Python mmap ctypes - 只读
我认为我遇到了此处所述的相反问题。我有一个进程将数据写入日志,我希望第二个进程读取它,但我不希望第二个进程能够修改内容。这可能是一个大文件,我需要随机访问,所以我使用 python 的 mmap 模块。
如果我将 mmap 创建为读/写(对于第二个进程),则使用 from_buffer 创建 ctypes 对象作为 mmap 对象的“视图”没有问题。粗略地看了一下c代码,看起来这是一个强制转换,而不是一个副本,这正是我想要的。但是,如果我将 mmap 设为 ACCESS_READ,则会中断,并抛出 from_buffer 需要写入权限的异常。
我认为我想改用 ctypes from_address() 方法,它似乎不需要写访问权限。我可能错过了一些简单的东西,但我不确定如何获取 mmap 中的位置地址。我知道我可以使用 ACCESS_COPY (因此写入操作显示在内存中,但不会持久保存到磁盘),但我宁愿将内容保留为只读。
有什么建议吗?
I think I have the opposite problem as described here. I have one process writing data to a log, and I want a second process to read it, but I don't want the 2nd process to be able to modify the contents. This is potentially a large file, and I need random access, so I'm using python's mmap module.
If I create the mmap as read/write (for the 2nd process), I have no problem creating ctypes object as a "view" of the mmap object using from_buffer. From a cursory look at the c-code, it looks like this is a cast, not a copy, which is what I want. However, this breaks if I make the mmap ACCESS_READ, throwing an exception that from_buffer requires write privileges.
I think I want to use ctypes from_address() method instead, which doesn't appear to need write access. I'm probably missing something simple, but I'm not sure how to get the address of the location within an mmap.

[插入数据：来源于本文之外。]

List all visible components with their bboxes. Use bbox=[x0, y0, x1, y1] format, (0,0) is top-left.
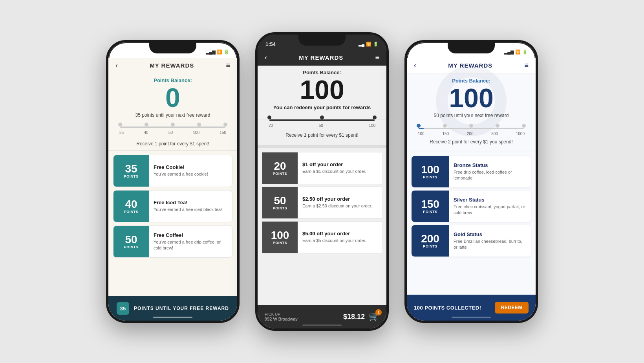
status-time-2: 1:54 bbox=[265, 41, 276, 47]
checkout-info-2: PICK UP 992 W Broadway bbox=[265, 312, 298, 321]
back-button-2[interactable]: ‹ bbox=[265, 53, 267, 62]
reward-points-val-1-2: 50 bbox=[125, 234, 137, 245]
reward-card-3-0[interactable]: 100 POINTS Bronze Status Free drip coffe… bbox=[412, 156, 531, 187]
reward-points-val-2-2: 100 bbox=[271, 230, 289, 241]
wifi-icon-1: 🛜 bbox=[217, 50, 222, 55]
reward-title-2-2: $5.00 off your order bbox=[302, 231, 366, 236]
progress-dot-1-2 bbox=[171, 123, 175, 126]
rewards-list-2: 20 POINTS $1 off your order Earn a $1 di… bbox=[258, 148, 386, 257]
reward-points-box-1-1: 40 POINTS bbox=[113, 191, 149, 222]
back-button-1[interactable]: ‹ bbox=[115, 61, 118, 70]
progress-label-1-4: 150 bbox=[220, 130, 226, 135]
reward-info-2-0: $1 off your order Earn a $1 discount on … bbox=[298, 152, 371, 184]
collect-text-3: 100 POINTS COLLECTED! bbox=[414, 305, 481, 311]
reward-points-label-1-2: POINTS bbox=[124, 245, 139, 249]
progress-section-1: 35 40 50 100 150 bbox=[108, 126, 237, 138]
progress-dot-2-0 bbox=[267, 116, 271, 119]
progress-dot-2-1 bbox=[320, 116, 324, 119]
status-icons-2: ▂▄ 🛜 🔋 bbox=[359, 42, 379, 47]
progress-label-1-3: 100 bbox=[193, 130, 199, 135]
reward-points-label-2-2: POINTS bbox=[273, 241, 287, 245]
progress-label-3-3: 500 bbox=[491, 132, 498, 136]
reward-desc-3-0: Free drip coffee, iced coffee or lemonad… bbox=[454, 169, 526, 182]
checkout-price: $18.12 bbox=[343, 313, 365, 321]
bottom-bar-1: 35 POINTS UNTIL YOUR FREE REWARD bbox=[108, 296, 237, 321]
phone-content-1: ‹ MY REWARDS ≡ Points Balance: 0 35 poin… bbox=[108, 58, 237, 321]
cart-icon[interactable]: 🛒 1 bbox=[369, 312, 379, 322]
reward-card-2-0[interactable]: 20 POINTS $1 off your order Earn a $1 di… bbox=[262, 152, 382, 184]
progress-label-3-0: 100 bbox=[418, 132, 424, 136]
reward-desc-2-2: Earn a $5 discount on your order. bbox=[302, 238, 366, 244]
reward-title-1-2: Free Coffee! bbox=[154, 232, 227, 238]
reward-desc-2-0: Earn a $1 discount on your order. bbox=[302, 169, 366, 174]
subtitle-3: 50 points until your next free reward bbox=[415, 113, 528, 118]
back-button-3[interactable]: ‹ bbox=[414, 61, 416, 70]
signal-icon-3: ▂▄▆ bbox=[504, 50, 514, 55]
reward-points-val-3-1: 150 bbox=[421, 199, 439, 210]
checkout-bar-2: PICK UP 992 W Broadway $18.12 🛒 1 bbox=[258, 305, 386, 328]
menu-button-3[interactable]: ≡ bbox=[524, 61, 529, 70]
progress-labels-1: 35 40 50 100 150 bbox=[119, 130, 226, 135]
reward-card-3-1[interactable]: 150 POINTS Silver Status Free choc crois… bbox=[412, 191, 531, 222]
reward-card-2-2[interactable]: 100 POINTS $5.00 off your order Earn a $… bbox=[262, 221, 382, 253]
progress-label-1-1: 40 bbox=[144, 130, 148, 135]
reward-points-label-1-1: POINTS bbox=[124, 210, 139, 214]
progress-dot-1-0 bbox=[118, 123, 122, 126]
reward-info-3-1: Silver Status Free choc croissant, yogur… bbox=[449, 191, 531, 222]
reward-card-2-1[interactable]: 50 POINTS $2.50 off your order Earn a $2… bbox=[262, 187, 382, 219]
checkout-bar-line bbox=[302, 324, 342, 326]
progress-section-2: 20 50 100 Receive 1 point for every $1 s… bbox=[258, 119, 386, 148]
balance-section-3: Points Balance: 100 50 points until your… bbox=[407, 74, 536, 128]
reward-points-label-3-0: POINTS bbox=[423, 175, 437, 179]
reward-card-1-1[interactable]: 40 POINTS Free Iced Tea! You've earned a… bbox=[113, 190, 232, 222]
reward-title-3-0: Bronze Status bbox=[454, 162, 526, 168]
cart-badge: 1 bbox=[375, 309, 382, 315]
battery-icon-1: 🔋 bbox=[224, 50, 229, 55]
battery-icon-2: 🔋 bbox=[373, 42, 379, 47]
phone-notch-2 bbox=[298, 35, 346, 46]
progress-dot-3-1 bbox=[443, 124, 447, 128]
balance-section-2: Points Balance: 100 You can redeem your … bbox=[258, 66, 386, 119]
reward-points-box-2-0: 20 POINTS bbox=[262, 152, 298, 184]
collect-bar-line-3 bbox=[452, 317, 491, 318]
page-title-1: MY REWARDS bbox=[150, 62, 194, 69]
reward-desc-1-2: You've earned a free drip coffee, or col… bbox=[154, 239, 227, 251]
reward-info-1-1: Free Iced Tea! You've earned a free iced… bbox=[149, 191, 227, 222]
reward-points-val-3-2: 200 bbox=[421, 233, 439, 244]
reward-desc-2-1: Earn a $2.50 discount on your order. bbox=[302, 203, 372, 209]
reward-points-label-3-2: POINTS bbox=[423, 244, 437, 248]
menu-button-1[interactable]: ≡ bbox=[226, 61, 230, 70]
reward-title-3-1: Silver Status bbox=[454, 197, 526, 203]
redeem-button-3[interactable]: REDEEM bbox=[495, 302, 529, 314]
menu-button-2[interactable]: ≡ bbox=[375, 53, 379, 62]
progress-track-1 bbox=[120, 126, 225, 128]
reward-points-box-2-2: 100 POINTS bbox=[262, 222, 298, 253]
subtitle-2: You can redeem your points for rewards bbox=[265, 104, 379, 110]
progress-label-1-0: 35 bbox=[119, 130, 124, 135]
subtitle-1: 35 points until your next free reward bbox=[116, 112, 229, 118]
reward-card-1-2[interactable]: 50 POINTS Free Coffee! You've earned a f… bbox=[113, 226, 232, 258]
bottom-bar-line-1 bbox=[153, 317, 192, 318]
rewards-list-1: 35 POINTS Free Cookie! You've earned a f… bbox=[108, 151, 237, 262]
bottom-bar-badge-1: 35 bbox=[117, 302, 129, 315]
reward-desc-1-0: You've earned a free cookie! bbox=[154, 171, 208, 177]
app-header-2: ‹ MY REWARDS ≡ bbox=[258, 50, 386, 66]
page-title-2: MY REWARDS bbox=[299, 54, 343, 61]
progress-label-2-0: 20 bbox=[269, 123, 273, 128]
reward-info-3-2: Gold Status Free Brazilian cheesebread, … bbox=[449, 225, 531, 257]
progress-label-2-2: 100 bbox=[369, 123, 375, 128]
balance-value-1: 0 bbox=[116, 84, 229, 111]
reward-card-1-0[interactable]: 35 POINTS Free Cookie! You've earned a f… bbox=[113, 155, 232, 187]
reward-desc-3-2: Free Brazilian cheesebread, burrito, or … bbox=[454, 238, 526, 251]
reward-title-2-0: $1 off your order bbox=[302, 161, 366, 167]
reward-title-1-1: Free Iced Tea! bbox=[154, 200, 222, 205]
reward-points-val-3-0: 100 bbox=[421, 164, 439, 175]
progress-dot-2-2 bbox=[373, 116, 377, 119]
reward-card-3-2[interactable]: 200 POINTS Gold Status Free Brazilian ch… bbox=[412, 225, 531, 257]
wifi-icon-3: 🛜 bbox=[515, 50, 521, 55]
progress-fill-2 bbox=[269, 119, 375, 121]
phone-2: 1:54 ▂▄ 🛜 🔋 ‹ MY REWARDS ≡ Points Balanc… bbox=[255, 32, 389, 331]
reward-desc-3-1: Free choc croissant, yogurt parfait, or … bbox=[454, 204, 526, 216]
wifi-icon-2: 🛜 bbox=[366, 42, 371, 47]
phone-notch-3 bbox=[448, 42, 495, 53]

I know I can use ACCESS_COPY (so write operations show up in memory, but aren't persisted to disk), but I'd rather keep things read only.
Any suggestions?
如果你对这篇内容有疑问,欢迎到本站社区发帖提问 参与讨论,获取更多帮助,或者扫码二维码加入 Web 技术交流群。
绑定邮箱获取回复消息
由于您还没有绑定你的真实邮箱,如果其他用户或者作者回复了您的评论,将不能在第一时间通知您!
发布评论
评论(3)
好吧,从查看 mmap .c 代码来看,我不相信它支持这个用例。另外,我发现对于我的用例来说,性能非常糟糕。我很好奇其他人会看到什么样的性能,但我发现用 Python 遍历一个 500 MB 的二进制文件大约需要 40 秒。这是创建一个 mmap,然后使用 from_buffer() 将位置转换为 ctype 对象,并使用 ctypes 对象来破译该对象的大小,以便我可以进入下一个对象。我尝试直接在 msvc 的 c++ 中做同样的事情。显然,在这里我可以直接转换为正确类型的对象,而且速度很快 - 不到一秒(这是使用 core 2 四核和 SSD)。
我确实发现我可以通过以下方式获取指针
这并不能解决最初的问题 - mmap 不是只读的,因为我仍然需要在第一次调用时使用 from_buffer 。在此配置中,处理整个文件仍然需要大约 40 秒,因此看起来从指针到 ctypes 结构的转换正在降低性能。这只是一个猜测,但我认为进一步追踪它没有多大价值。
我不确定我的计划是否对其他人有帮助,但我将尝试根据 mmap 代码创建特定于我的需求的 ac 模块。我想我可以使用快速 C 代码处理来索引二进制文件,然后通过调用 ctypes/python 对象一次仅公开文件的一小部分。祝我好运。
另外,作为旁注,Python 2.7.2 今天发布(2011 年 6 月 12 日),其中一项更改是对 mmap 代码的更新,以便您可以使用 python long 来设置文件偏移量。这使您可以在 32 位系统上对超过 4GB 的文件使用 mmap。请参阅问题 #4681 此处
Ok, from looking at the mmap .c code, I don't believe it supports this use case. Also, I found that the performance pretty much sucks - for my use case. I'd be curious what kind performance others see, but I found that it took about 40 sec to walk through a binary file of 500 MB in Python. This is creating a mmap, then turning the location into a ctype object with from_buffer(), and using the ctypes object to decipher the size of the object so I could step to the next object. I tried doing the same thing directly in c++ from msvc. Obviously here I could cast directly into an object of the correct type, and it was fast - less than a second (this is with a core 2 quad and ssd).
I did find that I could get a pointer with the following
This doesn't get around the original problem - the mmap isn't read-only, since I still need to use from_buffer for the first call. In this config, it still took around 40 sec to process the whole file, so it looks like the conversion from a pointer into ctypes structs is killing the performance. That's just a guess, but I don't see a lot of value in tracking it down further.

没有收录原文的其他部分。